◆ DIRECTIONS FOR THIS TASK:
Every entry must be repeated exactly. Exclude all pictures.

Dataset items
----------------------------------------
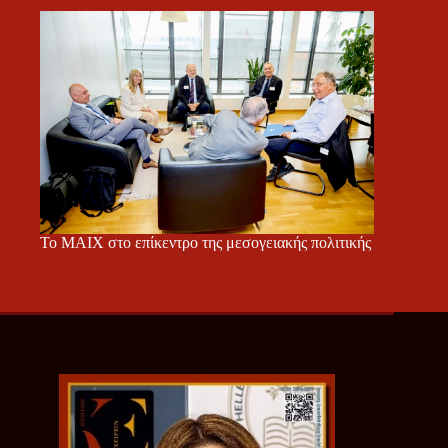
Το ΜΑΙΧ στο επίκεντρο της μεσογειακής πολιτικής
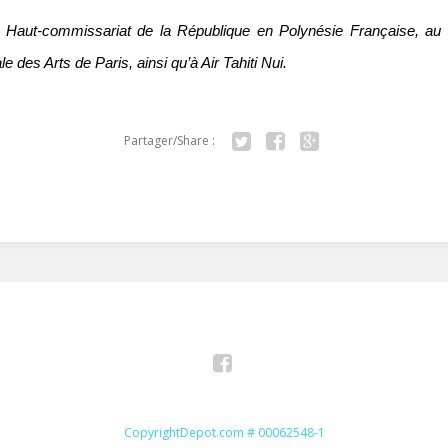
Haut-commissariat de la République en Polynésie Française, au
le des Arts de Paris, ainsi qu’à Air Tahiti Nui.
Partager/Share :
Twitter
Facebook
Google+
Facebook
CopyrightDepot.com # 00062548-1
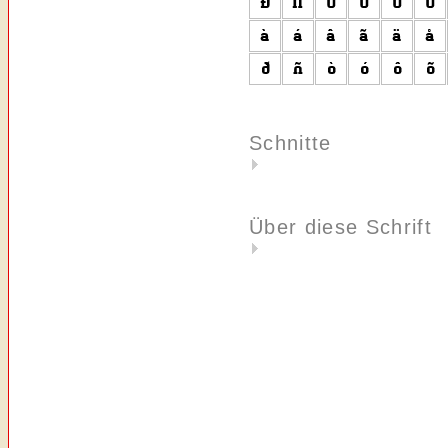
Schnitte
Über diese Schrift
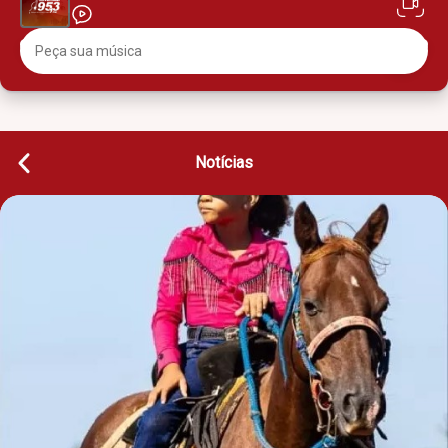
Notícias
----------------------------------------
◆ SOLUTION TO THE PROBLEM:
Το ΜΑΙΧ στο επίκεντρο της μεσογειακής πολιτικής
Haut-commissariat de la République en Polynésie Française, au
le des Arts de Paris, ainsi qu’à Air Tahiti Nui.
Partager/Share :
Twitter
Facebook
Google+
Facebook
CopyrightDepot.com # 00062548-1
Schnitte
Über diese Schrift
Notícias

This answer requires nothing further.